The Pythia-based generator, \emph{bggen}, was used to generate inclusive $\gamma{p}$ photoproduction at $E_\gamma = 9$~GeV.
The signal events ($\gamma p \to \pi^+\pi^-\pi^+n$) were generated at a level of about 2.5\% of
the total hadronic cross section.
After optimizing all analysis criteria a signal selection efficiency of 25\% and a signal-to-background
ratio of 2:1 were achieved. About 20\% of the total background originated from kaons misidentified as pions.

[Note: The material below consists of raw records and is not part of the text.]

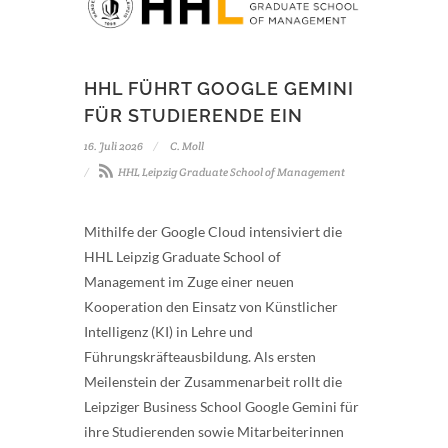
HHL FÜHRT GOOGLE GEMINI
FÜR STUDIERENDE EIN
16. Juli 2026
C. Moll
HHL Leipzig Graduate School of Management
Mithilfe der Google Cloud intensiviert die
HHL Leipzig Graduate School of
Management im Zuge einer neuen
Kooperation den Einsatz von Künstlicher
Intelligenz (KI) in Lehre und
Führungskräfteausbildung. Als ersten
Meilenstein der Zusammenarbeit rollt die
Leipziger Business School Google Gemini für
ihre Studierenden sowie Mitarbeiterinnen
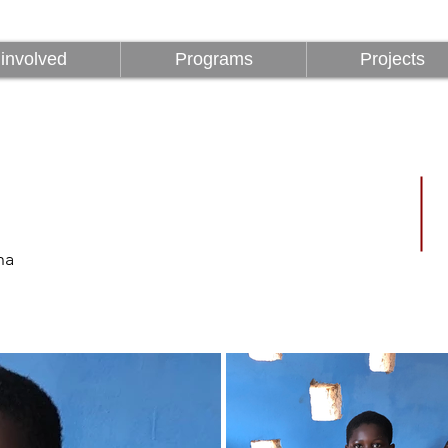
Être impliqué
Programmes
involved
Programs
Projects
na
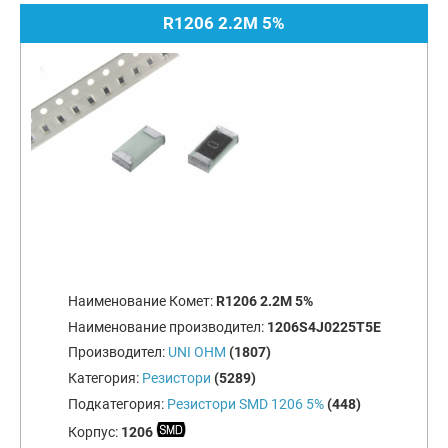
R1206 2.2M 5%
Наименование Комет:
R1206 2.2M 5%
Наименование производител:
1206S4J0225T5E
Производител:
UNI OHM
(1807)
Категория:
Резистори
(5289)
Подкатегория:
Резистори SMD 1206 5%
(448)
Корпус:
1206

The other backgrounds included protons being misidentified as pions or extra $\pi^0$'s in the event
that went undetected. This study, conducted in 2011, motivated a more detailed simulation of particle identification
systems and tracking resolution along with enhancements in tracking efficiency. This work is still
under development, and we expect that these enhanced algorithms along with improvements in
analysis technique, such as kinematic fitting, will provide at least an order of magnitude further background
suppression. Reducing the background to the percent level is essential for enhancing sensitivity in the amplitude analysis.
The sensitivity to small amplitudes that is provided by the GlueX detector acceptance and resolution was tested
by performing an amplitude analysis on a sample of purely generated $\gamma p\to \pi^+\pi^-\pi^+ n$ events
that has been subjected to full detector simulation and reconstruction as discussed above. Several conventional resonances,
the $a_1$, $\pi_2$, and $a_2$, were generated along with a small ($<2\%$) component of exotic $\pi_1$.

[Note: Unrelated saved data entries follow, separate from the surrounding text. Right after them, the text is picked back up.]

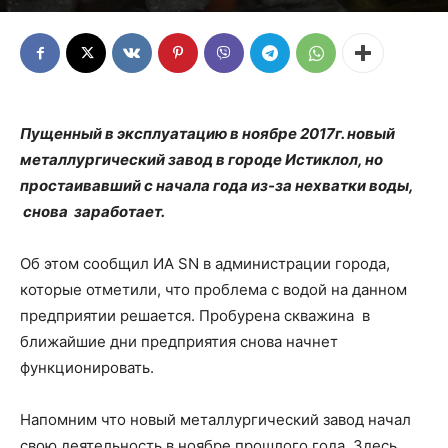
Пущенный в эксплуатацию в ноябре 2017г. новый
металлургический завод в городе Истиклол, но
простаивавший с начала года из-за нехватки воды,
снова заработает.
Об этом сообщил ИА SN в администрации города,
которые отметили, что проблема с водой на данном
предприятии решается. Пробурена скважина в
ближайшие дни предприятия снова начнет
функционировать.
Напомним что новый металлургический завод начал
свою деятельность в ноябре прошлого года. Здесь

The result of the fit is shown in Figure~\ref{fig:amp_analysis}. In such a fit, the data are divided into bins of $3\pi$
invariant mass. Each bin is fit independently, and the fit parameters are production amplitudes and phases of the
different resonances that ultimately populate the $3\pi$ final state. In this mock data sample, all of the $3\pi$ resonances
are modeled by a simple Breit-Wigner, and one can see that the both the Breit-Wigner lineshape and phase can be
extracted from the small exotic wave decaying into $3\pi$ as well as the other, dominant resonances.
This study indicates that with a pure sample of
reconstructed decays, the GlueX detector provides excellent sensitivity to rare exotic decays.

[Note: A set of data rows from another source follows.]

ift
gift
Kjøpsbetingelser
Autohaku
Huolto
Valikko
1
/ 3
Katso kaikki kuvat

The analysis sensitivity will ultimately be limited by the ability to suppress and
parametrize backgrounds in the amplitude analysis that arise from improperly reconstructed events, as noted above.
The analysis of $\gamma p \to \pi^+\pi^-\pi^+ n$ represents the first full end-to-end analysis of simulated GlueX data.
While the statistics are only a fraction of what we expect to collect with the final experiment, the exercise has motivated
continued refinement of the reconstruction algorithms. Similar studies with other physics channels are also underway
by members of the collaboration, and the preliminary results demonstrate a notable improvement in efficiency and
background rejection over that presented above. We expect this process to continue over the next three years,
leading up to the first GlueX data. As the final production computing resources become available we plan to
increase the scale of our mock analyses in order to ensure that we have an analysis framework that is capable of
meeting the demands of the experiment.
\begin{figure}
\begin{center}
\includegraphics[width=0.9\linewidth]{figs/amp_analysis_fig}
\caption{\label{fig:amp_analysis}A sample amplitude analysis result for the $\gamma p \to \pi^+\pi^-\pi^+ n$ channel with
GlueX. (top) The invariant mass spectrum as a function of $M(\pi^+\pi^-\pi^+)$ is shown by the solid histogram. The results
of the amplitude decomposition into resonant components in each bin is shown with points and error bars. (bottom) The
exotic amplitude, generated at a relative strength of 1.6\%, is cleanly extracted (red points). The black points show the
phase between the $\pi_1$ and $a_1$ amplitudes.}
\end{center}
\end{figure}